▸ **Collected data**
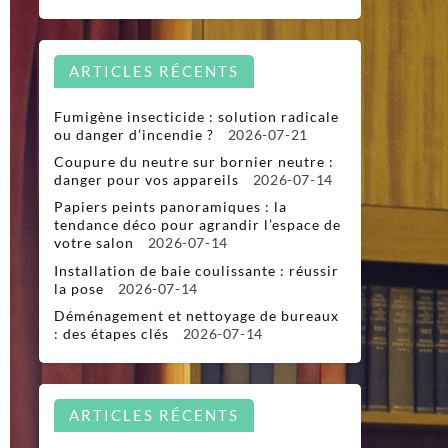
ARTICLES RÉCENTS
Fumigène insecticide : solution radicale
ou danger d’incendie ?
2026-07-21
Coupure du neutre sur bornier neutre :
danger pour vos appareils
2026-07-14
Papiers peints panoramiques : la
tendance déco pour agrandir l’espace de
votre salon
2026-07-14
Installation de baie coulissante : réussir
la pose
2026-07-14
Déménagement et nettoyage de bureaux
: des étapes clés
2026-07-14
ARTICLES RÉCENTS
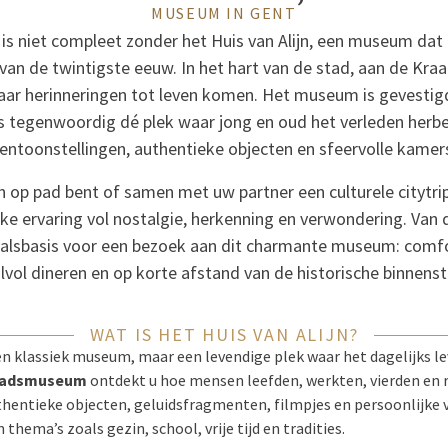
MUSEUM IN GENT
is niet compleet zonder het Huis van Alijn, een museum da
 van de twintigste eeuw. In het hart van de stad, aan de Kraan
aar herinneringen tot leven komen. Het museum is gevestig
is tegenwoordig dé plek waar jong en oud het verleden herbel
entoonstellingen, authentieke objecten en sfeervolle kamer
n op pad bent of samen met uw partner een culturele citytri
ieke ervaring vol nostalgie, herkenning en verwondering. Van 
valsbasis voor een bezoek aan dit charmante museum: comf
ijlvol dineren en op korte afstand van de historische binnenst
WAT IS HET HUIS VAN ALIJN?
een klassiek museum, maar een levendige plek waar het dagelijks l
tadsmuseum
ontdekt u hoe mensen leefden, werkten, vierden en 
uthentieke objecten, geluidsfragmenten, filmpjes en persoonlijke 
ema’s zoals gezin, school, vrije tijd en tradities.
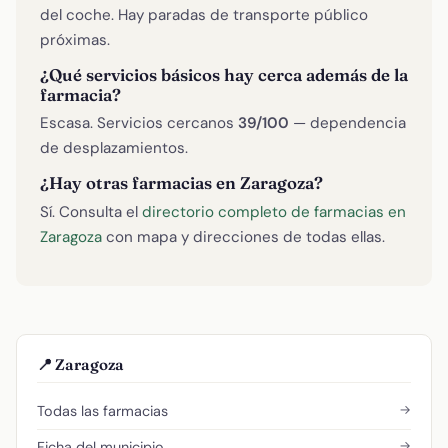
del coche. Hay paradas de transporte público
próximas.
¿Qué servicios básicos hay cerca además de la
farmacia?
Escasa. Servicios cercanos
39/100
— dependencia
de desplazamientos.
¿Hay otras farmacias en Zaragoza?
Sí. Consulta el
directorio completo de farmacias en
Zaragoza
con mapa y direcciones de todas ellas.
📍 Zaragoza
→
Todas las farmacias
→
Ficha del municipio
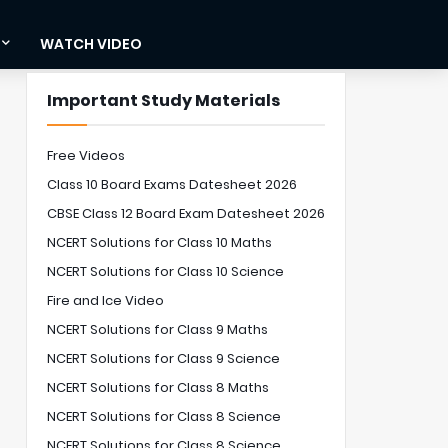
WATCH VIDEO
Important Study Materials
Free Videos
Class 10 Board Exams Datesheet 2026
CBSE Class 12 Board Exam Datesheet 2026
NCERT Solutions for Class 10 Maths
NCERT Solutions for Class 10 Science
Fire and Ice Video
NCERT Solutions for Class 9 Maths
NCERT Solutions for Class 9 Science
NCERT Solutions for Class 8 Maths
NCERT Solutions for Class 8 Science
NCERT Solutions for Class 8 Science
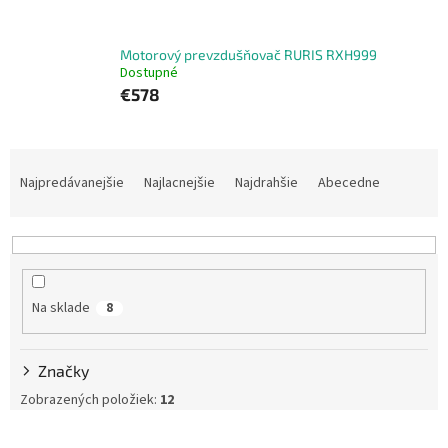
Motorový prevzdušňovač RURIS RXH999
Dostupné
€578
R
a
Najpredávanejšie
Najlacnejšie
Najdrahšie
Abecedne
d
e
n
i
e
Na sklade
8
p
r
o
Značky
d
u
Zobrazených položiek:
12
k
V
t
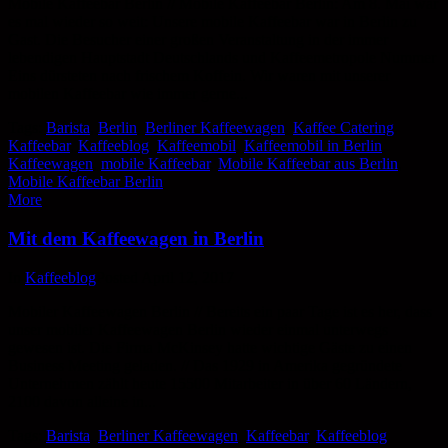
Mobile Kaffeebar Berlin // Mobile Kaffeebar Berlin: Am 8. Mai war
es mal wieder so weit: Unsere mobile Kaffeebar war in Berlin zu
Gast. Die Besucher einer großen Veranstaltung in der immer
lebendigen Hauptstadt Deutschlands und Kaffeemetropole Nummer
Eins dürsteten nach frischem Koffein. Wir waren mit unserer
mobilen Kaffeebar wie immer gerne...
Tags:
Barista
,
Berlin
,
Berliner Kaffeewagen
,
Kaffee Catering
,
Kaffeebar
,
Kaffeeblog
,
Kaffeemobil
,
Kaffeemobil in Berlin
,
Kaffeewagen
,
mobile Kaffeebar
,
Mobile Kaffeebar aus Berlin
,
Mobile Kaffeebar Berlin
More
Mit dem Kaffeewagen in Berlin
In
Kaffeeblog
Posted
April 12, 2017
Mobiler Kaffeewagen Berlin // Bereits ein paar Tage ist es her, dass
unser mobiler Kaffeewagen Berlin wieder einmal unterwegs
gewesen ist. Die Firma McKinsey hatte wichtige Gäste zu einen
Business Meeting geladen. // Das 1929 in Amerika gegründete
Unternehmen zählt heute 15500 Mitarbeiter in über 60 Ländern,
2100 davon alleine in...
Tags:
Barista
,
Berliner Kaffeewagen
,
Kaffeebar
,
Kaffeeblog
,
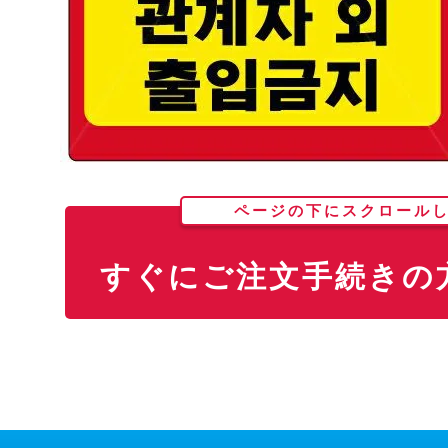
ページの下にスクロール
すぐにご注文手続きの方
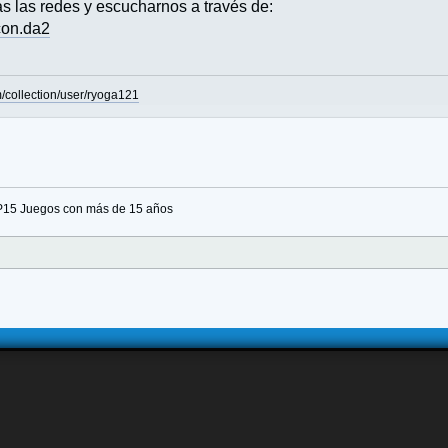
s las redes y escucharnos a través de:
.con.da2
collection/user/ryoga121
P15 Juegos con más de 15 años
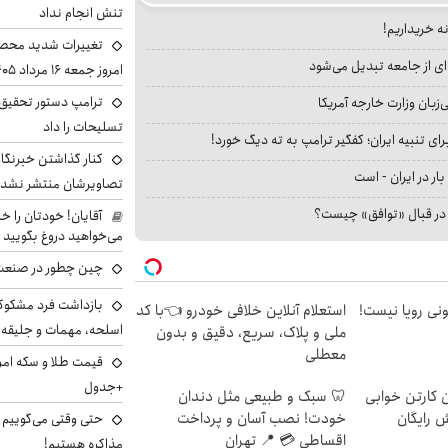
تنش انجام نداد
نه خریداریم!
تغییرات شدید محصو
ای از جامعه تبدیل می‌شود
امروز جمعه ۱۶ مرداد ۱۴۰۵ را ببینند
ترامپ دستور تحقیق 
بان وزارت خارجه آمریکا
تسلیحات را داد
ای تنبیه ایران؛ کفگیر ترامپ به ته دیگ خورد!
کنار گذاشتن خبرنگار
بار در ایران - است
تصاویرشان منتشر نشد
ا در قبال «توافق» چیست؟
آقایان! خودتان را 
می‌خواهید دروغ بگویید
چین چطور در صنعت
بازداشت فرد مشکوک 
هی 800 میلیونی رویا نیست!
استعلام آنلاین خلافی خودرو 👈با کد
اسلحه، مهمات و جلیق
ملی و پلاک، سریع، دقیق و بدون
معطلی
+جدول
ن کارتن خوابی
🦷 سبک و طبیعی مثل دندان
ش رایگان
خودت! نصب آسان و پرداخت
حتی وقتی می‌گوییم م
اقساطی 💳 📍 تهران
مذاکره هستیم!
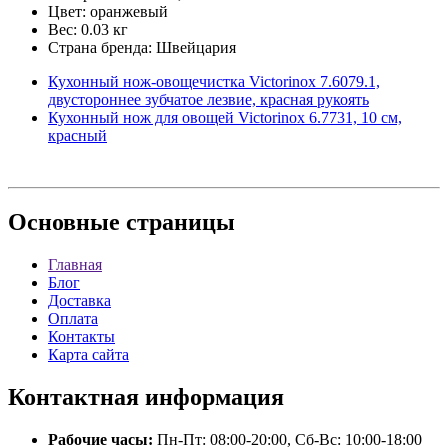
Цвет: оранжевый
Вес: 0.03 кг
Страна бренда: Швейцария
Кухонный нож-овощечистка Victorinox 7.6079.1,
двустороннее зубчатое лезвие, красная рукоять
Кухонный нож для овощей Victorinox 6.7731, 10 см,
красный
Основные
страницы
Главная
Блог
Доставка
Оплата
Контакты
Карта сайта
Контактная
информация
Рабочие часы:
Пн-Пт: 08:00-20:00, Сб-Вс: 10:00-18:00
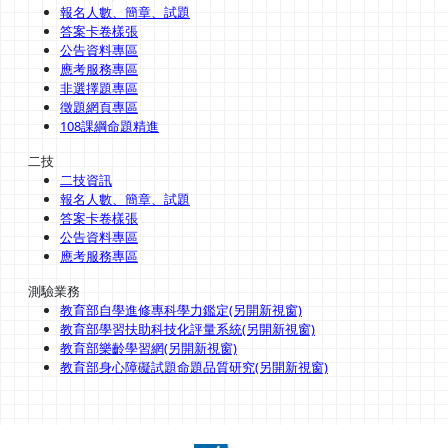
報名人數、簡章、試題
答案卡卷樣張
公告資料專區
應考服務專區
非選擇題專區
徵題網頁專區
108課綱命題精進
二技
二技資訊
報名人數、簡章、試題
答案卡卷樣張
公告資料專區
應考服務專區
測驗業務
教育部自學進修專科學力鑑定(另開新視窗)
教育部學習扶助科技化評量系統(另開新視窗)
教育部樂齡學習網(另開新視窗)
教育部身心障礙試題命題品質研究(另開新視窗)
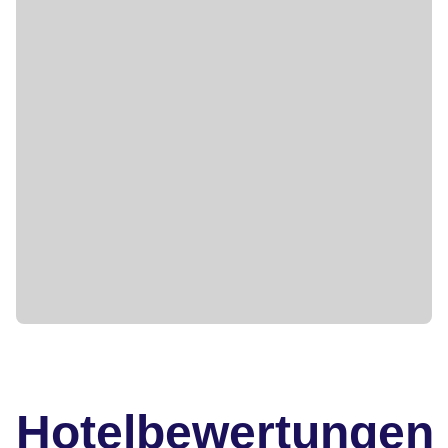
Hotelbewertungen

▸ **Your task**
Pictures are to be left out; repeat all the remaining data exactly.

▸ **Response for this exercise**
ARTICLES RÉCENTS
Fumigène insecticide : solution radicale
ou danger d’incendie ?
2026-07-21
Coupure du neutre sur bornier neutre :
danger pour vos appareils
2026-07-14
Papiers peints panoramiques : la
tendance déco pour agrandir l’espace de
votre salon
2026-07-14
Installation de baie coulissante : réussir
la pose
2026-07-14
Déménagement et nettoyage de bureaux
: des étapes clés
2026-07-14
ARTICLES RÉCENTS
MUSEUM IN GENT
is niet compleet zonder het Huis van Alijn, een museum da
 van de twintigste eeuw. In het hart van de stad, aan de Kraan
aar herinneringen tot leven komen. Het museum is gevestig
is tegenwoordig dé plek waar jong en oud het verleden herbel
entoonstellingen, authentieke objecten en sfeervolle kamer
n op pad bent of samen met uw partner een culturele citytri
ieke ervaring vol nostalgie, herkenning en verwondering. Van 
valsbasis voor een bezoek aan dit charmante museum: comf
ijlvol dineren en op korte afstand van de historische binnenst
WAT IS HET HUIS VAN ALIJN?
een klassiek museum, maar een levendige plek waar het dagelijks l
tadsmuseum
ontdekt u hoe mensen leefden, werkten, vierden en 
uthentieke objecten, geluidsfragmenten, filmpjes en persoonlijke 
ema’s zoals gezin, school, vrije tijd en tradities.
del coche. Hay paradas de transporte público
próximas.
¿Qué servicios básicos hay cerca además de la
farmacia?
Escasa. Servicios cercanos
39/100
— dependencia
de desplazamientos.
¿Hay otras farmacias en Zaragoza?
Sí. Consulta el
directorio completo de farmacias en
Zaragoza
con mapa y direcciones de todas ellas.
📍 Zaragoza
→
Todas las farmacias
→
Ficha del municipio
WATCH VIDEO
Important Study Materials
Free Videos
Class 10 Board Exams Datesheet 2026
CBSE Class 12 Board Exam Datesheet 2026
NCERT Solutions for Class 10 Maths
NCERT Solutions for Class 10 Science
Fire and Ice Video
NCERT Solutions for Class 9 Maths
NCERT Solutions for Class 9 Science
NCERT Solutions for Class 8 Maths
NCERT Solutions for Class 8 Science
NCERT Solutions for Class 8 Science
Motorový prevzdušňovač RURIS RXH999
Dostupné
€578
R
a
Najpredávanejšie
Najlacnejšie
Najdrahšie
Abecedne
d
e
n
i
e
Na sklade
8
p
r
o
Značky
d
u
Zobrazených položiek:
12
k
V
t
Mobile Kaffeebar Berlin // Mobile Kaffeebar Berlin: Am 8. Mai war
es mal wieder so weit: Unsere mobile Kaffeebar war in Berlin zu
Gast. Die Besucher einer großen Veranstaltung in der immer
lebendigen Hauptstadt Deutschlands und Kaffeemetropole Nummer
Eins dürsteten nach frischem Koffein. Wir waren mit unserer
mobilen Kaffeebar wie immer gerne...
Tags:
Barista
,
Berlin
,
Berliner Kaffeewagen
,
Kaffee Catering
,
Kaffeebar
,
Kaffeeblog
,
Kaffeemobil
,
Kaffeemobil in Berlin
,
Kaffeewagen
,
mobile Kaffeebar
,
Mobile Kaffeebar aus Berlin
,
Mobile Kaffeebar Berlin
More
Mit dem Kaffeewagen in Berlin
In
Kaffeeblog
Posted
April 12, 2017
Mobiler Kaffeewagen Berlin // Bereits ein paar Tage ist es her, dass
unser mobiler Kaffeewagen Berlin wieder einmal unterwegs
gewesen ist. Die Firma McKinsey hatte wichtige Gäste zu einen
Business Meeting geladen. // Das 1929 in Amerika gegründete
Unternehmen zählt heute 15500 Mitarbeiter in über 60 Ländern,
2100 davon alleine in...
Tags:
Barista
,
Berliner Kaffeewagen
,
Kaffeebar
,
Kaffeeblog
,
ページの下にスクロール
すぐにご注文手続きの方
s las redes y escucharnos a través de:
.con.da2
collection/user/ryoga121
P15 Juegos con más de 15 años
تنش انجام نداد
نه خریداریم!
تغییرات شدید محصو
ای از جامعه تبدیل می‌شود
امروز جمعه ۱۶ مرداد ۱۴۰۵ را ببینند
ترامپ دستور تحقیق 
بان وزارت خارجه آمریکا
تسلیحات را داد
ای تنبیه ایران؛ کفگیر ترامپ به ته دیگ خورد!
کنار گذاشتن خبرنگار
بار در ایران - است
تصاویرشان منتشر نشد
ا در قبال «توافق» چیست؟
آقایان! خودتان را 
می‌خواهید دروغ بگویید
چین چطور در صنعت
بازداشت فرد مشکوک 
هی 800 میلیونی رویا نیست!
استعلام آنلاین خلافی خودرو 👈با کد
اسلحه، مهمات و جلیق
ملی و پلاک، سریع، دقیق و بدون
معطلی
+جدول
ن کارتن خوابی
🦷 سبک و طبیعی مثل دندان
ش رایگان
خودت! نصب آسان و پرداخت
حتی وقتی می‌گوییم م
اقساطی 💳 📍 تهران
مذاکره هستیم!
Цвет: оранжевый
Вес: 0.03 кг
Страна бренда: Швейцария
Кухонный нож-овощечистка Victorinox 7.6079.1,
двустороннее зубчатое лезвие, красная рукоять
Кухонный нож для овощей Victorinox 6.7731, 10 см,
красный
Основные
страницы
Главная
Блог
Доставка
Оплата
Контакты
Карта сайта
Контактная
информация
Рабочие часы:
Пн-Пт: 08:00-20:00, Сб-Вс: 10:00-18:00
報名人數、簡章、試題
答案卡卷樣張
公告資料專區
應考服務專區
非選擇題專區
徵題網頁專區
108課綱命題精進
二技
二技資訊
報名人數、簡章、試題
答案卡卷樣張
公告資料專區
應考服務專區
測驗業務
教育部自學進修專科學力鑑定(另開新視窗)
教育部學習扶助科技化評量系統(另開新視窗)
教育部樂齡學習網(另開新視窗)
教育部身心障礙試題命題品質研究(另開新視窗)
Hotelbewertungen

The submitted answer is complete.